Watch the above video.
It’s nine minutes and 46 seconds of absolute heartbreak. On Wednesday afternoon a man named Philando Castile was shot and killed by police in Falcon Heights, Minn. According to Castile’s girlfriend, who was in the car and filmed the tragedy on her cell phone, they were stopped for having a busted taillight. The police officer, according to the girlfriend, requested license and registration, and Castile told him he had a pistol, which he was legally licensed to carry. “As he was putting his hands back up,” she said in the video, “the officer shot him in his arm about four, five times.”
He died moments later, at age 32. He worked for the local school district.
I say this again—watch the above video. If need be, watch it twice. Three times. It illustrates, better than anything I’ve ever seen, what it can be to be black in America; what it’s like to be driving along a road and pulled over for something (a dragging muffler; a busted taillight; a peeled-off registration sticker) that whites always seem to be given a pass on.
Watch the video and imagine what it’s like to wonder about the officer approaching your car. Is he nervous because he sees the color of your skin? Does he have preconceived notions? Is his finger on the trigger, when normally the gun would remain in its holster? Did he grow up with a father who referred to African-Americans as “niggers”? Is he pals with officers on the force who call blacks “thugs”? Do the words of Donald Trump resonate? Is he sick and tired of this “civil rights bullshit”?

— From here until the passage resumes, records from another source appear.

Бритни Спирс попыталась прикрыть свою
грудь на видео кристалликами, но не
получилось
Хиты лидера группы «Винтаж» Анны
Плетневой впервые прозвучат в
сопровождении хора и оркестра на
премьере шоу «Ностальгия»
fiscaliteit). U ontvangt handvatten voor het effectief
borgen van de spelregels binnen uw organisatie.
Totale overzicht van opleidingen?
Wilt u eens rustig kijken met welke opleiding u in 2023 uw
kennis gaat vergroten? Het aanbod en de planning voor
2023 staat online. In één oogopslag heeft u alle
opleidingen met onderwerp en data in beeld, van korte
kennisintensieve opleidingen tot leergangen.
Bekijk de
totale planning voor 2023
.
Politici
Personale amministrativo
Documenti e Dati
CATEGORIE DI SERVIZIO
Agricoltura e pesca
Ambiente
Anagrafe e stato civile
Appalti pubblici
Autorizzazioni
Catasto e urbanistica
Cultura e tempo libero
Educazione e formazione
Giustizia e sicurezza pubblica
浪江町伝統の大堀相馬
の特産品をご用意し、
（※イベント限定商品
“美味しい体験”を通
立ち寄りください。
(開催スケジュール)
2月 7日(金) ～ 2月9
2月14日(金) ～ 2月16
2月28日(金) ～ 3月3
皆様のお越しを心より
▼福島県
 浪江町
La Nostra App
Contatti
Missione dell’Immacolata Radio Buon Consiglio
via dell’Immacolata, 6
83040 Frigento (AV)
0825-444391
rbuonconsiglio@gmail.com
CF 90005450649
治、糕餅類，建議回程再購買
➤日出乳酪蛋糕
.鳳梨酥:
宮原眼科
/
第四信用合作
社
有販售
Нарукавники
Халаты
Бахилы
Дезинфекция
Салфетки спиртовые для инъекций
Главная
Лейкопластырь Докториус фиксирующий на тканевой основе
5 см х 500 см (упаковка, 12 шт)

When I hear whites bemoan the “whining” of blacks over police brutality, I always ask two things:
A. Are you blind, deaf or both?
B. Have you ever been to Gary, Indiana?
The second question is my favorite, because the answer is almost always No. And Gary doesn’t have to be Gary. It can be Newark, or Trenton, or parts of Detroit, or Compton, or Brownsville. Pick a crime-heavy, largely minority populated inner-city, and I’ll show you an education on what it is to be young and male and black and have police eyeing you with suspicious hostility. Along those lines, I’ve never met an adult African-American male who lacks stories of being followed in department stores; pulled over for driving 60 in a 50; loitering on a street corner. Hell, not all that long ago one of our favorite kids (an African-American child who spent countless hours at our house) was harassed by police for skateboarding through a parking lot where, ahem, kids skateboard all the times. The questions he received (“Where are your parents? What are you doing around here?”) oozed what you’d think they oozed.
So, once, again—watch the video. Take it in. Absorb it. If you’re white, like me, it’s something you don’t have to worry about.
And if you’re black, like many of my friends and family members, it’s something you dread having to live.